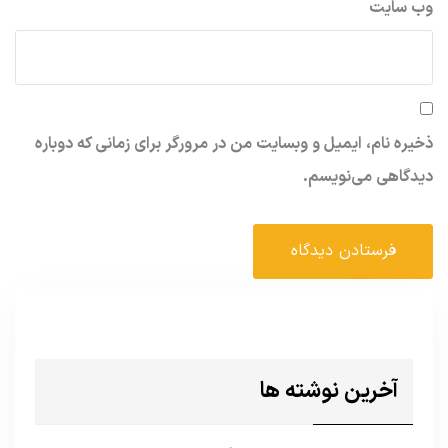
وب‌ سایت
ذخیره نام، ایمیل و وبسایت من در مرورگر برای زمانی که دوباره
دیدگاهی می‌نویسم.
آخرین نوشته ها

+===+

Each line of the material above should be set down exactly, with no pictures.

وب‌ سایت
ذخیره نام، ایمیل و وبسایت من در مرورگر برای زمانی که دوباره
دیدگاهی می‌نویسم.
آخرین نوشته ها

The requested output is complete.